/arc_rtpred

Code associated with RT prediction manuscript

Primary LanguagePython

arc_rtpred

This repo contains the code needed to reproduce the workflow (i.e. data featurization, splitting and model training) reported in the manuscript

Method

We featurize data based on the SMILES strings, and split the data (using scaffold split) first into test(0.1)/train(0.9) and then, additionally, the train set is split in train(0.8)/valid(0.2) for 5-fold cross validation.

The features used are:

  • ECFP4, 2048 bit fingerprints
  • RDKit descriptors (excl. BCUT2D)
  • LogD calculcations for the range pH 0.5-7.4
  • Molecular Graph Convolutions

Features are calculcated using DeepChem module (https://deepchem.io/), except for LogD which was done with Chemaxons cxcalc commandline tool (https://docs.chemaxon.com/display/docs/cxcalc-command-line-tool.md).

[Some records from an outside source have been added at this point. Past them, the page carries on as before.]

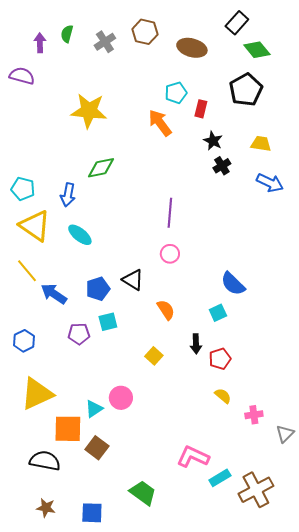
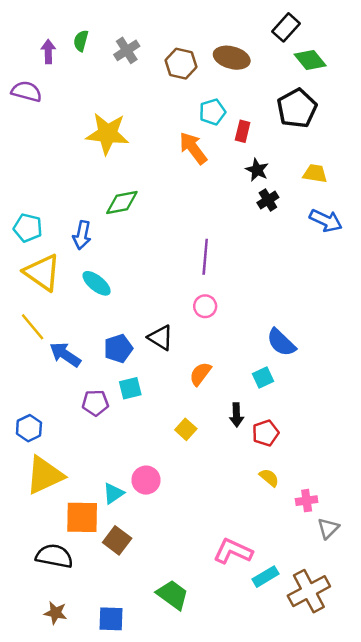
brown hexagon: (145, 32) -> (181, 64), moved
orange semicircle: (166, 310) -> (200, 374), turned -110
blue hexagon: (24, 341) -> (29, 428), moved
gray triangle: (285, 434) -> (328, 528), moved

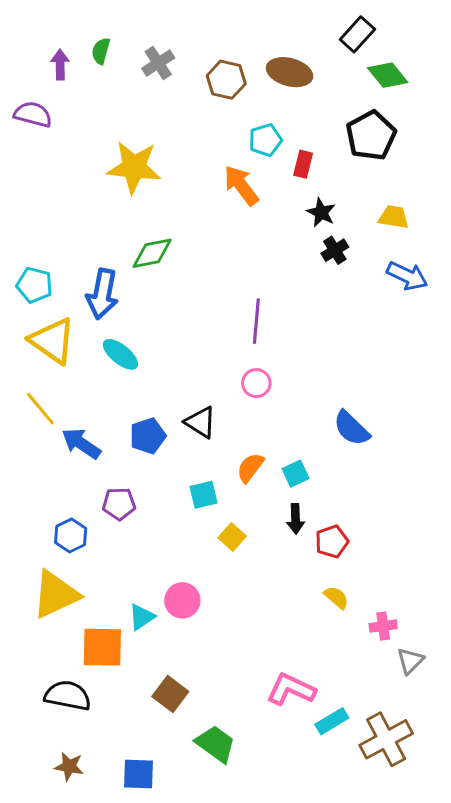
blue arrow: (82, 235) -> (102, 294), size x1.4
cyan square: (263, 377) -> (296, 474), moved
cyan square: (130, 388) -> (203, 495), moved
blue hexagon: (29, 428) -> (71, 536), moved
brown square: (117, 540) -> (170, 694), moved

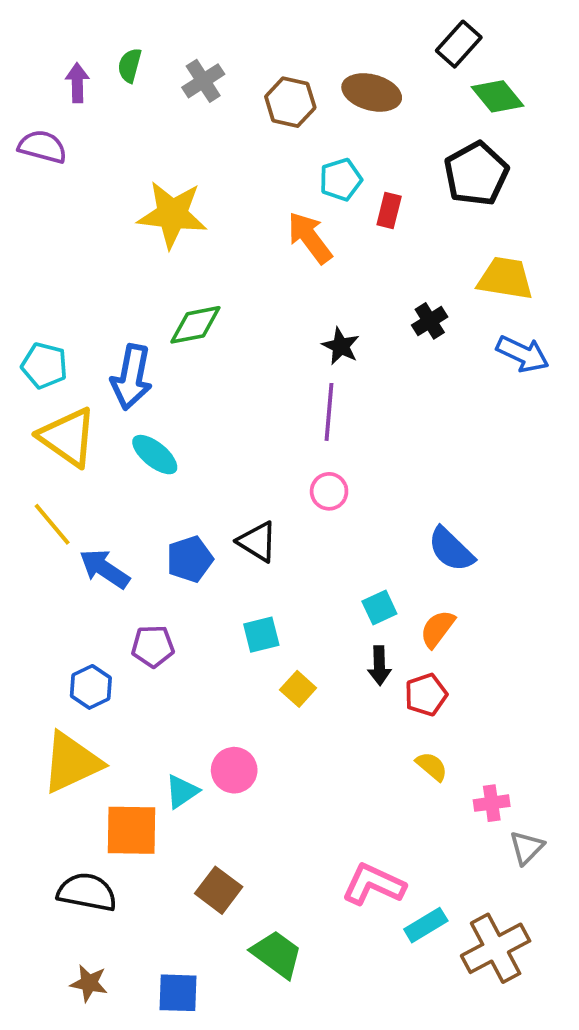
black star: (321, 212) -> (341, 346), moved
yellow trapezoid: (394, 217) -> (505, 278), size x1.4
orange semicircle: (250, 468) -> (437, 629), moved

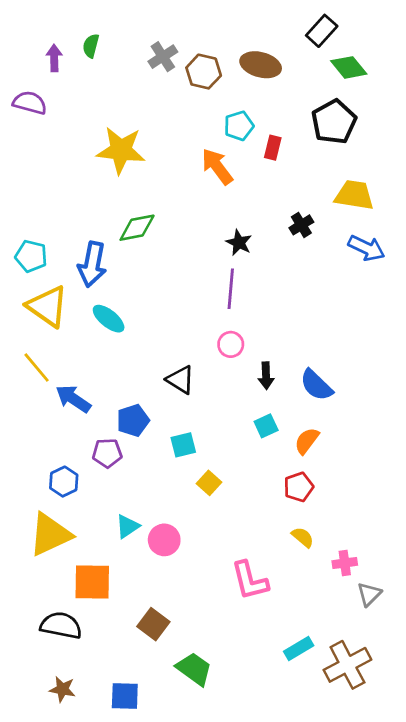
gray cross: (203, 81) -> (163, 57), moved
blue pentagon: (190, 559) -> (133, 420), moved
black arrow: (379, 666) -> (266, 376), moved
cyan triangle: (182, 791) -> (128, 526), moved
pink L-shape: (374, 884) -> (250, 581), moved, turned -129

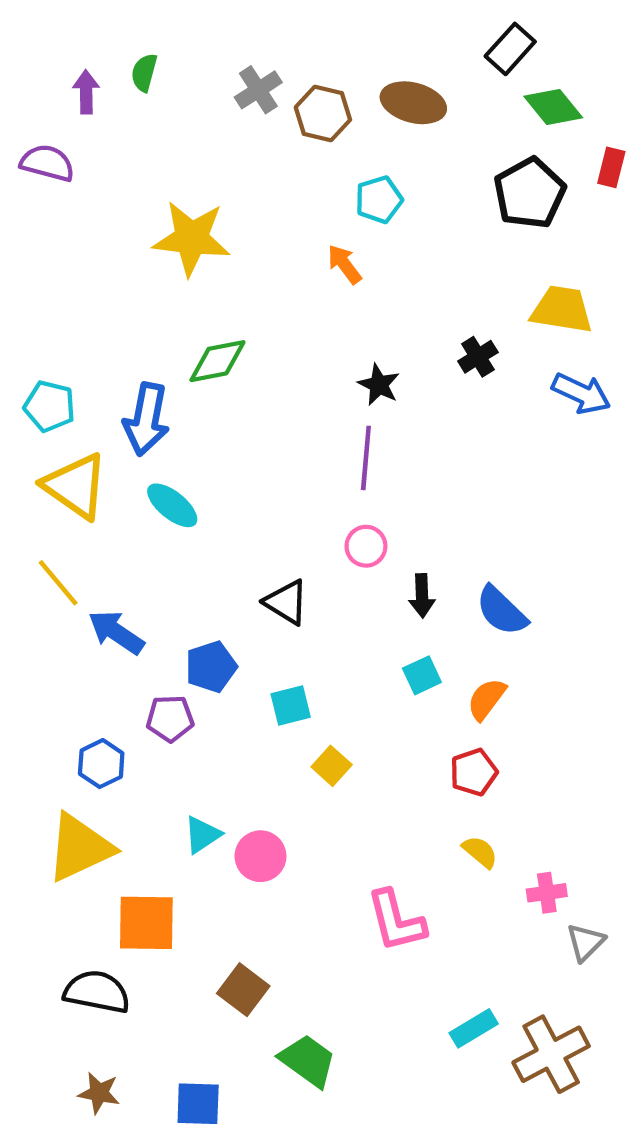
red rectangle: (273, 148) -> (611, 167), moved
orange arrow: (217, 167) -> (344, 264), size x0.7

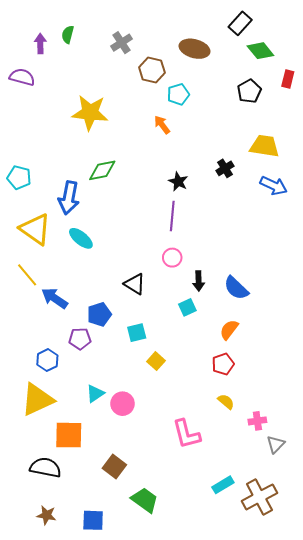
brown hexagon: (323, 114) -> (152, 70), moved
black pentagon: (530, 193) -> (249, 91), size x0.7
cyan pentagon: (50, 406) -> (19, 177), moved
cyan square: (422, 675) -> (187, 307), moved

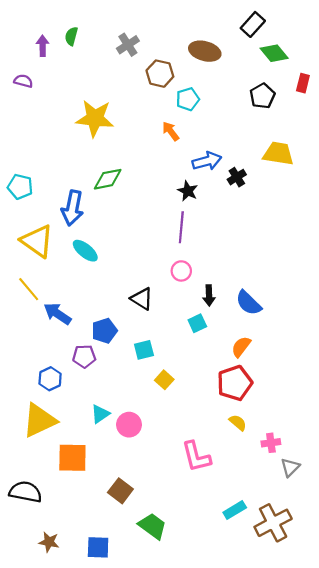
purple semicircle: (22, 77) -> (23, 81), size x0.7
blue arrow: (274, 186) -> (207, 161), moved, turned -40
red pentagon: (223, 364) -> (235, 383), size x1.5
black semicircle: (45, 468) -> (25, 492), moved

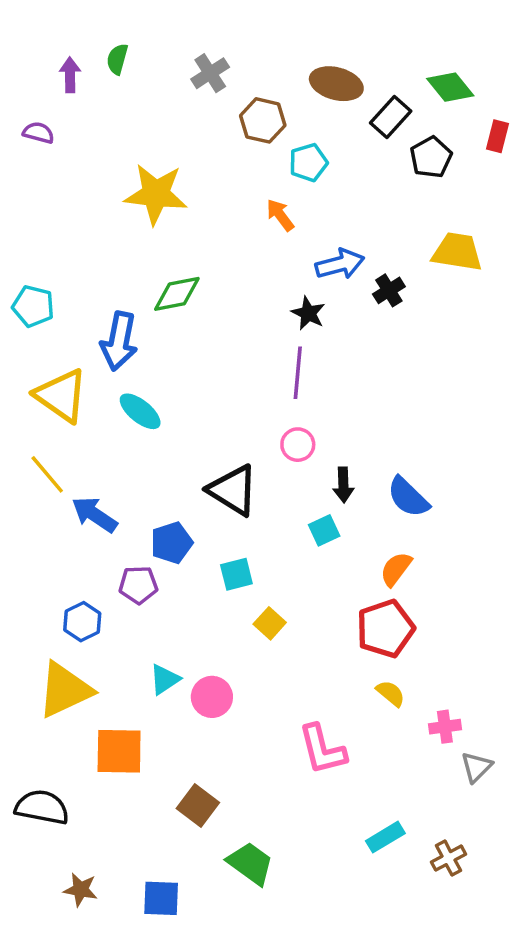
black rectangle: (253, 24) -> (391, 117), moved
black triangle: (142, 299) -> (233, 490), size x1.4
brown cross: (273, 523) -> (448, 858), size x0.6

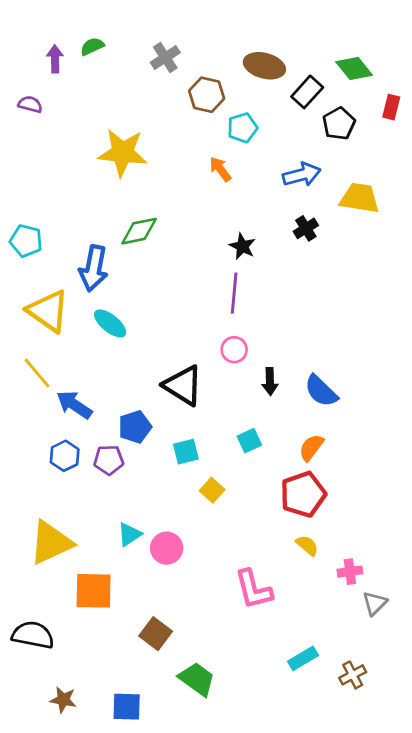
green semicircle: (117, 59) -> (92, 46), turned 50
blue arrow: (340, 264) -> (302, 175), moved
cyan square: (324, 530) -> (249, 441), moved
blue hexagon: (82, 622) -> (65, 456), moved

Data splits and features are saved locally, and used the train a set of models:

  • XGBoost
  • AttentiveFP
  • Fully-connected Neural Network (FCNN)
  • ChemProp

Each model training is composed of 5 hyperparameter optimization (100 epochs, 20 iterations) using hyperopt module and TPE search algorithm. The hyperoptimization is then followed by a re-training of the best model settings.

Requirements

  • numpy v1.20
  • scipy v1.9.3
  • rdkit v2022.03.5
  • pytorch v1.12.1
  • xgboost v1.7.6
  • deepchem v2.7.1
  • chemprop v1.6.0
  • hyperopt v0.2.7
  • dgllife v0.3.2
  • dgl v1.1.2

Getting started

  1. clone the repo: git clone https://github.com/danielvik/arc_rtpred.git
  2. cd arc_rtpred
  3. create conda environment: conda env create -f environment.yml
  4. conda activate arc_rtpred

The build from the yml file is not GPU-enabled, so installing pytorch-gpu and xgboost-gpu should be done after building the environment.

The notebook contains a step-by-step walkthrough of data featurization, splitting, model training and evaluation using the public METLIN SMRT dataset.

Model training scripts can then be run once the directories ./data/features/<your_features>/cv_splits/ contain featurized data.